Stored data entries
###

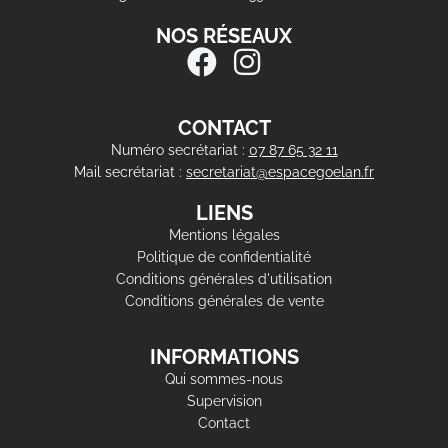
NOS RÉSEAUX
CONTACT
Numéro secrétariat :
07 87 65 32 11
Mail secrétariat :
secretariat@espacegoelan.fr
LIENS
Mentions légales
Politique de confidentialité
Conditions générales d'utilisation
Conditions générales de vente
INFORMATIONS
Qui sommes-nous
Supervision
Contact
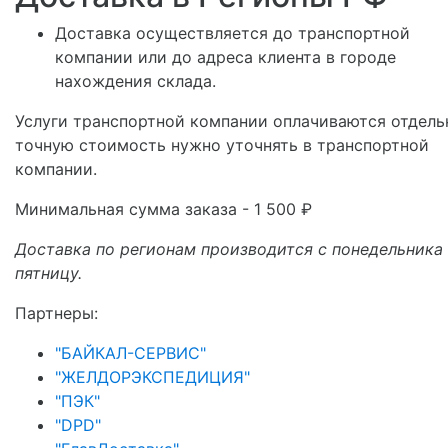
Доставка осуществляется до транспортной
компании или до адреса клиента в городе
нахождения склада.
Услуги транспортной компании оплачиваются отдель
точную стоимость нужно уточнять в транспортной
компании.
Минимальная сумма заказа - 1 500 ₽
Доставка по регионам производится с понедельника
пятницу.
Партнеры:
"БАЙКАЛ-СЕРВИС"
"ЖЕЛДОРЭКСПЕДИЦИЯ"
"ПЭК"
"DPD"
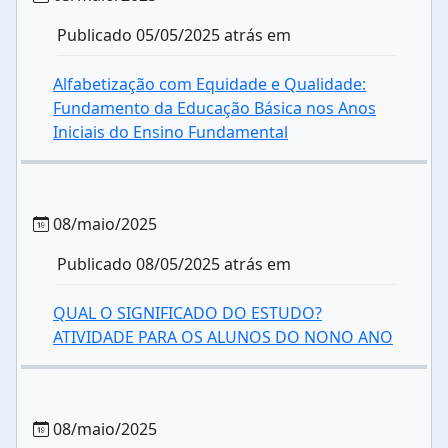
Publicado 05/05/2025 atrás em
Alfabetização com Equidade e Qualidade:
Fundamento da Educação Básica nos Anos
Iniciais do Ensino Fundamental
08/maio/2025
Publicado 08/05/2025 atrás em
QUAL O SIGNIFICADO DO ESTUDO?
ATIVIDADE PARA OS ALUNOS DO NONO ANO
08/maio/2025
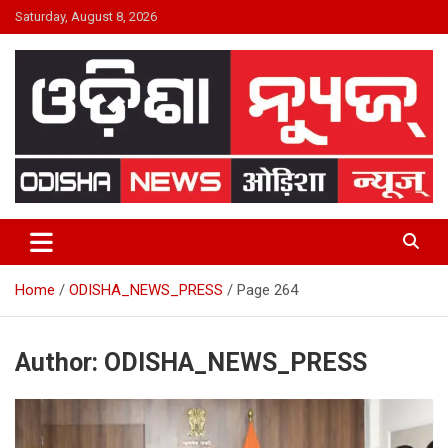
Skip
Saturday, August 8, 2026
to
content
24×7 Live
ODISHA NEWS
Home
ODISHA_NEWS_PRESS
Page 264
Author:
ODISHA_NEWS_PRESS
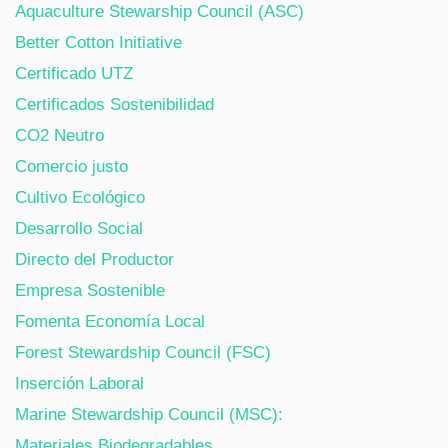
Aquaculture Stewarship Council (ASC)
Better Cotton Initiative
Certificado UTZ
Certificados Sostenibilidad
CO2 Neutro
Comercio justo
Cultivo Ecológico
Desarrollo Social
Directo del Productor
Empresa Sostenible
Fomenta Economía Local
Forest Stewardship Council (FSC)
Inserción Laboral
Marine Stewardship Council (MSC):
Materiales Biodegradables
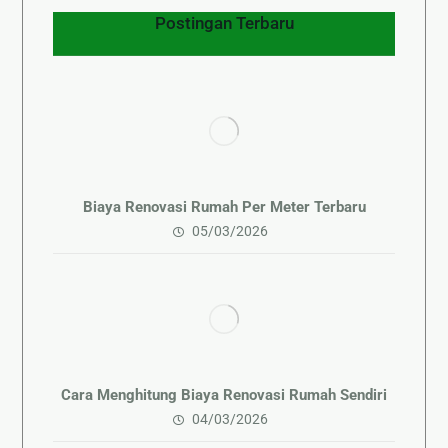
Postingan Terbaru
Biaya Renovasi Rumah Per Meter Terbaru
05/03/2026
Cara Menghitung Biaya Renovasi Rumah Sendiri
04/03/2026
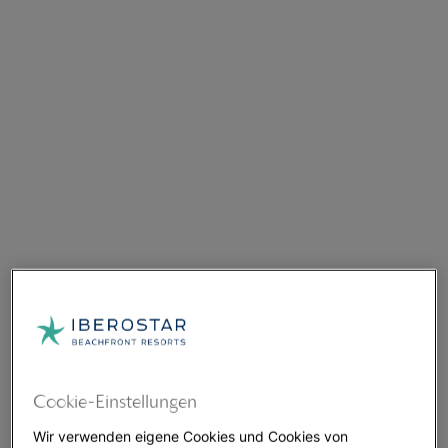
Cookie-Einstellungen
Wir verwenden eigene Cookies und Cookies von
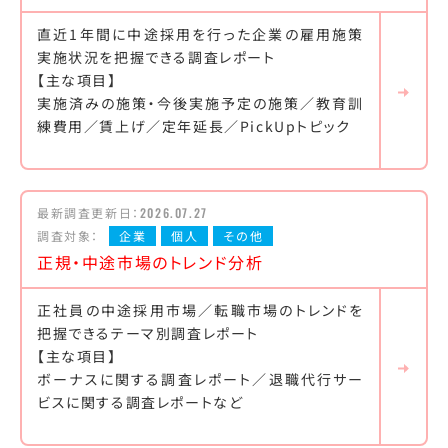
直近1年間に中途採用を行った企業の雇用施策
実施状況を把握できる調査レポート
【主な項目】
実施済みの施策・今後実施予定の施策／教育訓
練費用／賃上げ／定年延長／PickUpトピック
最新調査更新日：
2026.07.27
調査対象：
企業
個人
その他
正規・中途市場のトレンド分析
正社員の中途採用市場／転職市場のトレンドを
把握できるテーマ別調査レポート
【主な項目】
ボーナスに関する調査レポート／退職代行サー
ビスに関する調査レポートなど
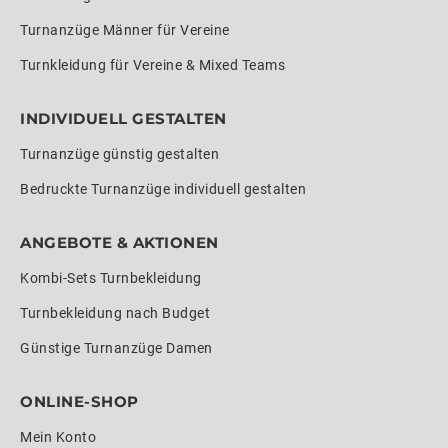
Turnanzüge Männer für Vereine
Turnkleidung für Vereine & Mixed Teams
INDIVIDUELL GESTALTEN
Turnanzüge günstig gestalten
Bedruckte Turnanzüge individuell gestalten
ANGEBOTE & AKTIONEN
Kombi-Sets Turnbekleidung
Turnbekleidung nach Budget
Günstige Turnanzüge Damen
ONLINE-SHOP
Mein Konto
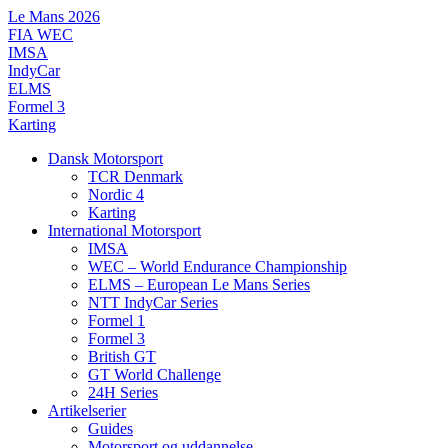
Videre
Le Mans 2026
til
FIA WEC
indhold
IMSA
IndyCar
ELMS
Formel 3
Karting
Dansk Motorsport
TCR Denmark
Nordic 4
Karting
International Motorsport
IMSA
WEC – World Endurance Championship
ELMS – European Le Mans Series
NTT IndyCar Series
Formel 1
Formel 3
British GT
GT World Challenge
24H Series
Artikelserier
Guides
Motorsport og uddannelse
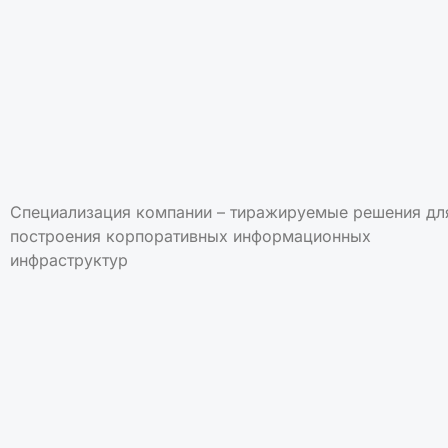
Специализация компании – тиражируемые решения дл
построения корпоративных информационных
инфраструктур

###

### What to work on
Please transcribe exactly the lines from the start of the records through the line containing "NTT IndyCar Series", leaving the pictures out.

### Exercise response
NOS RÉSEAUX
CONTACT
Numéro secrétariat :
07 87 65 32 11
Mail secrétariat :
secretariat@espacegoelan.fr
LIENS
Mentions légales
Politique de confidentialité
Conditions générales d'utilisation
Conditions générales de vente
INFORMATIONS
Qui sommes-nous
Supervision
Contact
Доставка осуществляется до транспортной
компании или до адреса клиента в городе
нахождения склада.
Услуги транспортной компании оплачиваются отдель
точную стоимость нужно уточнять в транспортной
компании.
Минимальная сумма заказа - 1 500 ₽
Доставка по регионам производится с понедельника
пятницу.
Партнеры:
"БАЙКАЛ-СЕРВИС"
"ЖЕЛДОРЭКСПЕДИЦИЯ"
"ПЭК"
"DPD"
Publicado 05/05/2025 atrás em
Alfabetização com Equidade e Qualidade:
Fundamento da Educação Básica nos Anos
Iniciais do Ensino Fundamental
08/maio/2025
Publicado 08/05/2025 atrás em
QUAL O SIGNIFICADO DO ESTUDO?
ATIVIDADE PARA OS ALUNOS DO NONO ANO
08/maio/2025
Skip
Saturday, August 8, 2026
to
content
24×7 Live
ODISHA NEWS
Home
ODISHA_NEWS_PRESS
Page 264
Author:
ODISHA_NEWS_PRESS
Aquaculture Stewarship Council (ASC)
Better Cotton Initiative
Certificado UTZ
Certificados Sostenibilidad
CO2 Neutro
Comercio justo
Cultivo Ecológico
Desarrollo Social
Directo del Productor
Empresa Sostenible
Fomenta Economía Local
Forest Stewardship Council (FSC)
Inserción Laboral
Marine Stewardship Council (MSC):
Materiales Biodegradables
Postingan Terbaru
Biaya Renovasi Rumah Per Meter Terbaru
05/03/2026
Cara Menghitung Biaya Renovasi Rumah Sendiri
04/03/2026
Cookie-Einstellungen
Wir verwenden eigene Cookies und Cookies von
直近1年間に中途採用を行った企業の雇用施策
実施状況を把握できる調査レポート
【主な項目】
実施済みの施策・今後実施予定の施策／教育訓
練費用／賃上げ／定年延長／PickUpトピック
最新調査更新日：
2026.07.27
調査対象：
企業
個人
その他
正規・中途市場のトレンド分析
正社員の中途採用市場／転職市場のトレンドを
把握できるテーマ別調査レポート
【主な項目】
ボーナスに関する調査レポート／退職代行サー
ビスに関する調査レポートなど
Turnanzüge Männer für Vereine
Turnkleidung für Vereine & Mixed Teams
INDIVIDUELL GESTALTEN
Turnanzüge günstig gestalten
Bedruckte Turnanzüge individuell gestalten
ANGEBOTE & AKTIONEN
Kombi-Sets Turnbekleidung
Turnbekleidung nach Budget
Günstige Turnanzüge Damen
ONLINE-SHOP
Mein Konto
Videre
Le Mans 2026
til
FIA WEC
indhold
IMSA
IndyCar
ELMS
Formel 3
Karting
Dansk Motorsport
TCR Denmark
Nordic 4
Karting
International Motorsport
IMSA
WEC – World Endurance Championship
ELMS – European Le Mans Series
NTT IndyCar Series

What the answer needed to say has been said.